● What the task requires:
Your job with the data below is to output exactly the lines from the one holding "Describe the element" down to the one holding "Locate an element", both included, and no others.

● Available data:
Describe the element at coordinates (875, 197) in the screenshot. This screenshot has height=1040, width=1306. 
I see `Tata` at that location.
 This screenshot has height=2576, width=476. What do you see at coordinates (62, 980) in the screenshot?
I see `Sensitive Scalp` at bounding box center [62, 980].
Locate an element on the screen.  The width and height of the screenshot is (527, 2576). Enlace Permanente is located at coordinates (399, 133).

--

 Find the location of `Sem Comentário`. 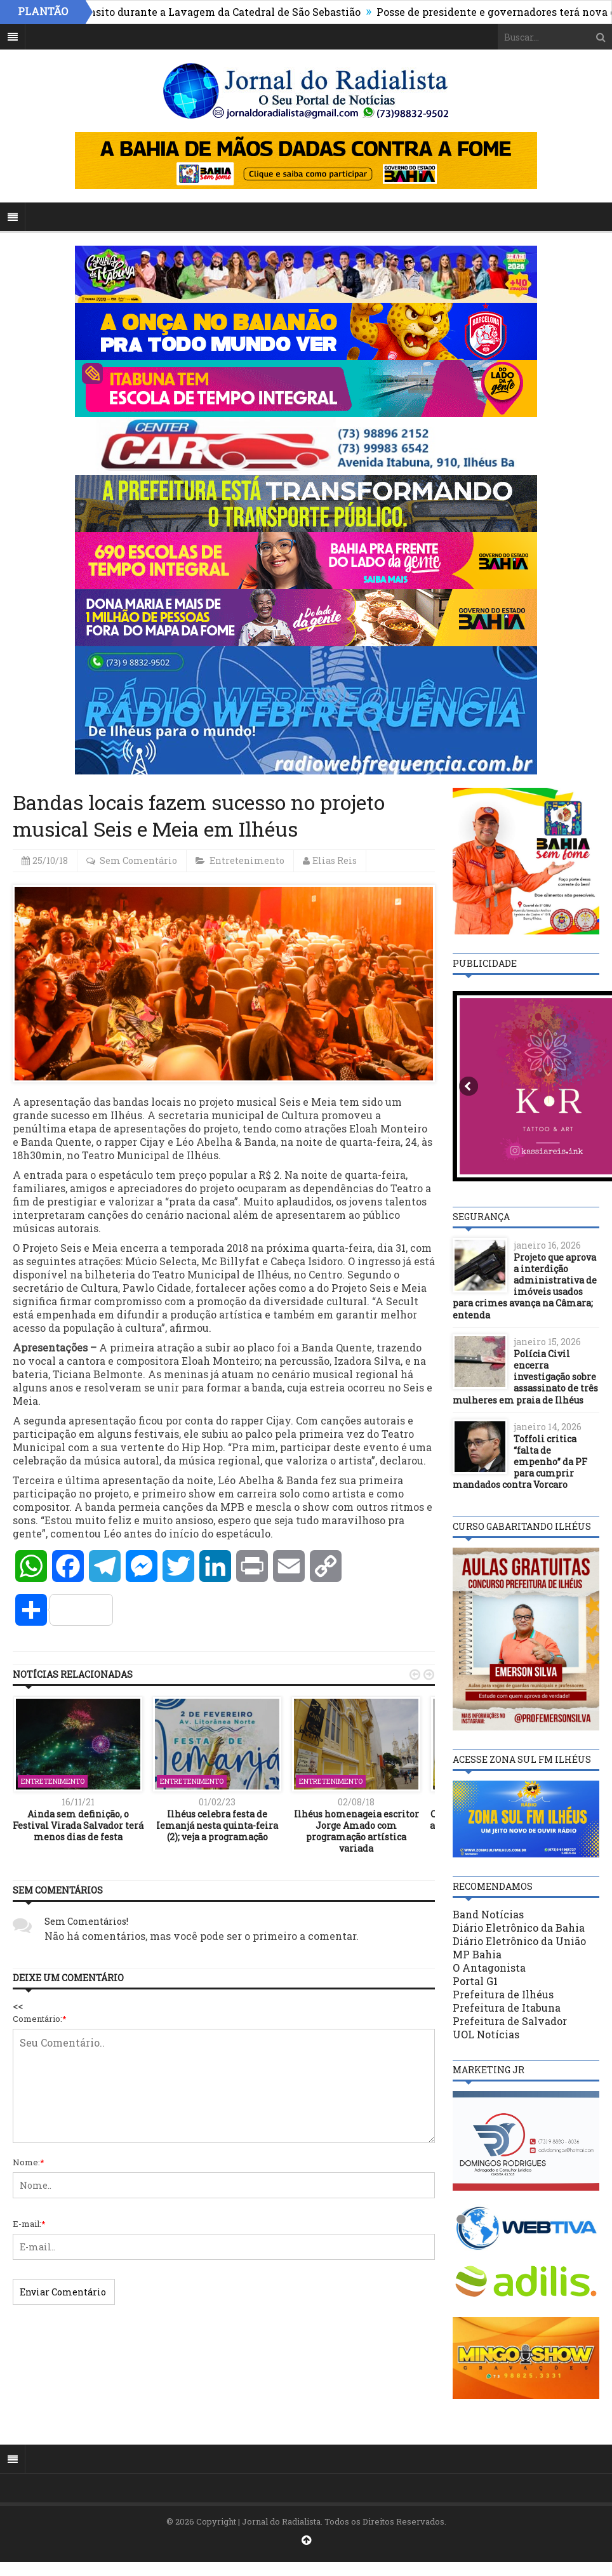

--

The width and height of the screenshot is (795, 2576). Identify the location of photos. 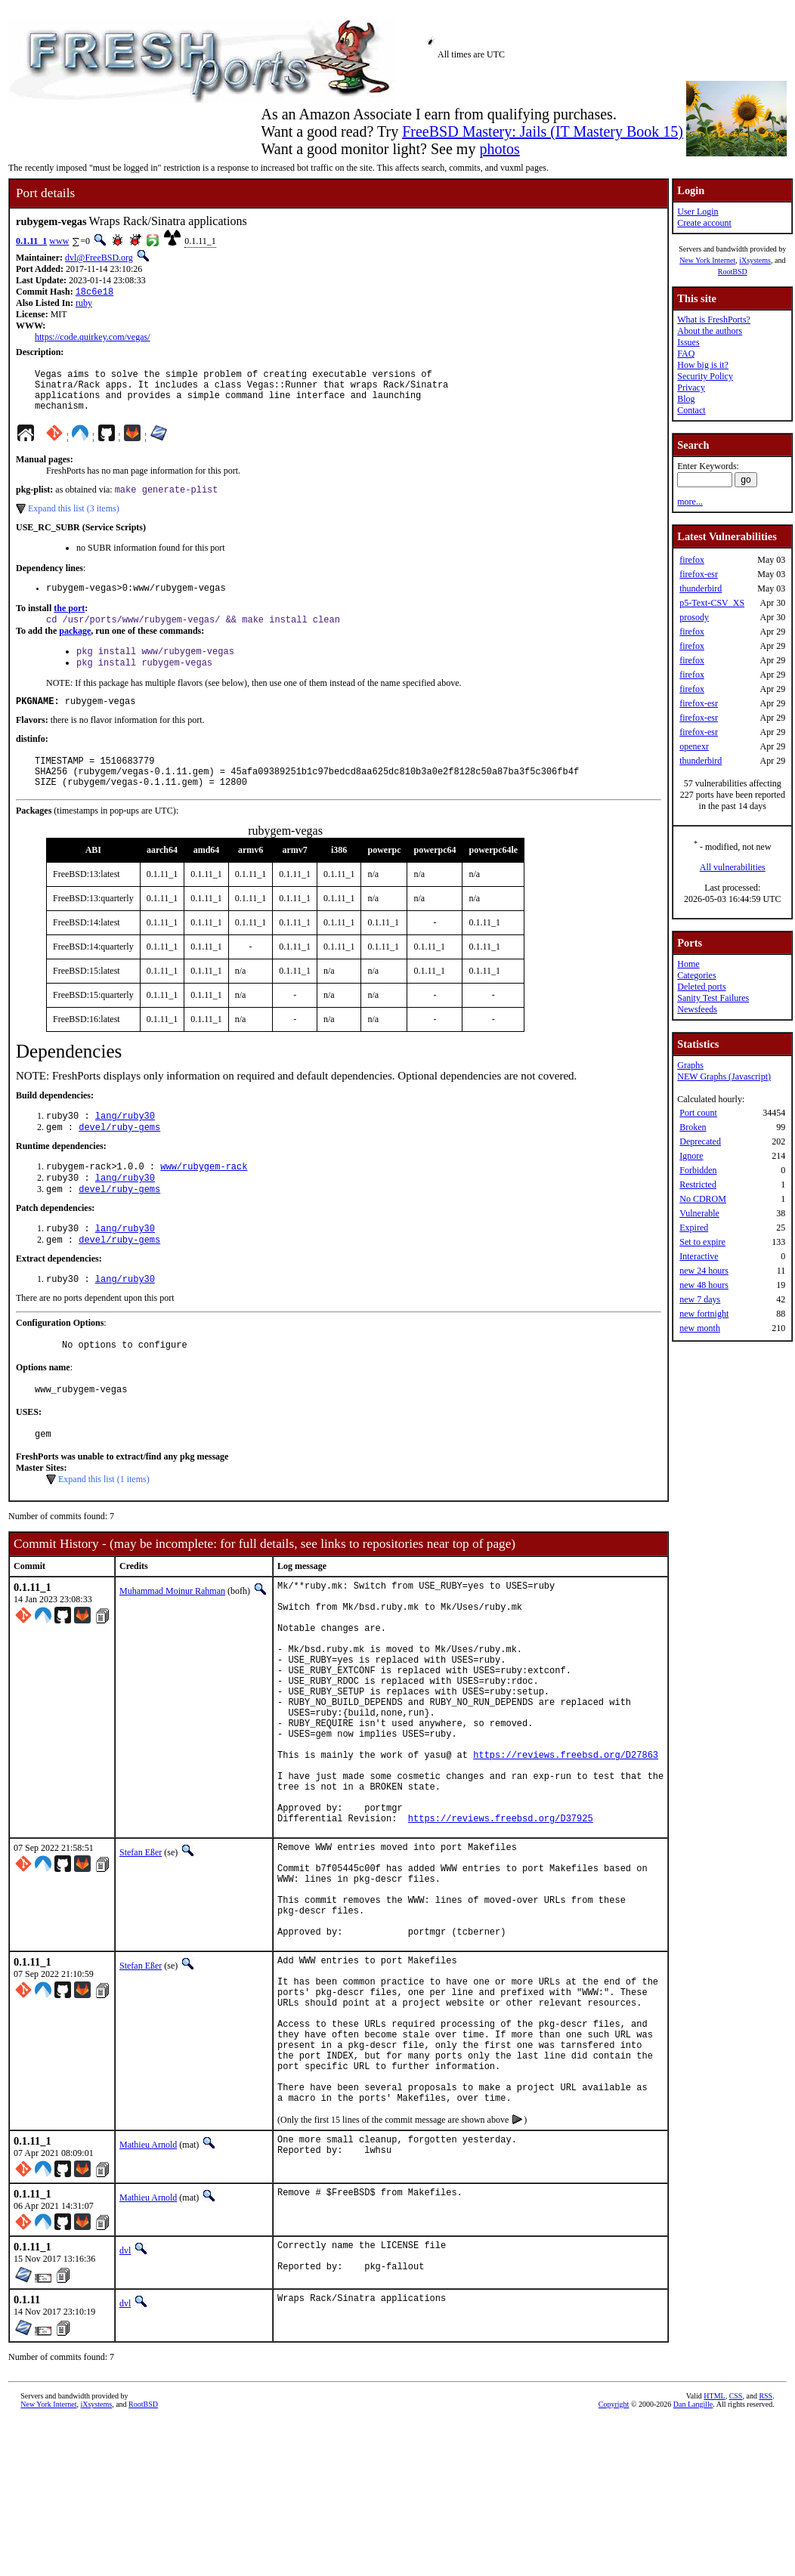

● Answer box:
Describe the element at coordinates (875, 197) in the screenshot. This screenshot has height=1040, width=1306. 
I see `Tata` at that location.
 This screenshot has height=2576, width=476. What do you see at coordinates (62, 980) in the screenshot?
I see `Sensitive Scalp` at bounding box center [62, 980].
Locate an element on the screen.  The width and height of the screenshot is (527, 2576). Enlace Permanente is located at coordinates (399, 133).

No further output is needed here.